Other formats

    TEI XML file   ePub eBook file  

Connect

    mail icontwitter iconBlogspot iconrss icon

The New Zealand Railways Magazine, Volume 9, Issue 4 (July 2, 1934.)

Famous New Zealanders — No. 16 William Pember Reeves — Writer and Lawmaker

page 17

Famous New Zealanders
No. 16 William Pember Reeves
Writer and Lawmaker
.

William Pember Reeves.

William Pember Reeves.

Mr. W. P. Reeves, who died in London in 1932 at the age of seventy-five years, was the first native-born New Zealander to rise to eminence in the fields of literature and statesmanship. He was a pioneer in advanced industrial legislation, and was the first Minister of Labour in the New Zealand Cabinet. He has been described as the foremost writer this country has produced; his reputation rests chiefly on his book “The Long White Cloud.” Nearly half of his life was spent in England, many years of it as High Commissioner for New Zealand.

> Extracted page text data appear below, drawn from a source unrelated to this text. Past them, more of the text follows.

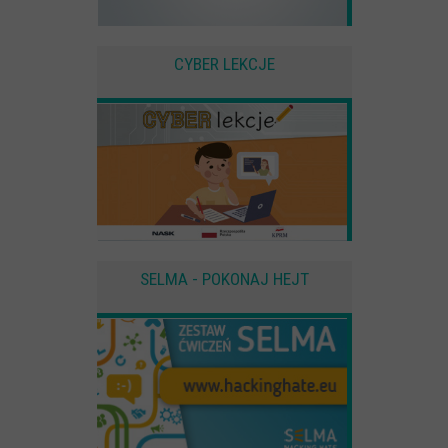
CYBER LEKCJE
SELMA - POKONAJ HEJT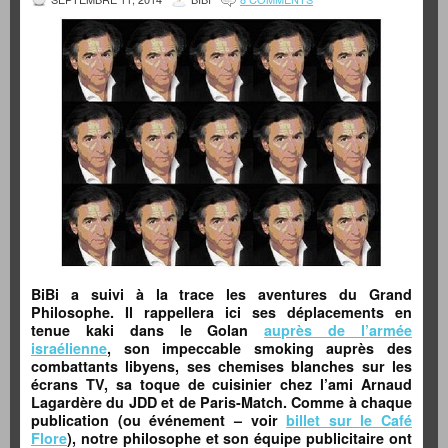
BiBi a suivi à la trace les aventures du Grand
Philosophe. Il rappellera ici ses déplacements en
tenue kaki dans le Golan
auprès de l’armée
israélienne
, son impeccable smoking auprès des
combattants libyens, ses chemises blanches sur les
écrans TV, sa toque de cuisinier chez l’ami Arnaud
Lagardère du JDD et de Paris-Match. Comme à chaque
publication (ou événement – voir
billet sur le Café
Flore
), notre philosophe et son équipe publicitaire ont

To be born clever, though poor; that is a good thing. To be born clever and with the proverbial silver spoon in mouth; that is better. For the spoon, or what it symbolises, permits to natural ability the educational advantages and varnish of the schools. If a young man is not only clever but possesses what, in the vernacular, is called 'the gift of gab'; if he possesses a tongue not only voluble but quick to answer back, and waspish in the answering, added to a disposition with more aloes than honey in it, who shall say where, nowadays, that young man is going to stop?”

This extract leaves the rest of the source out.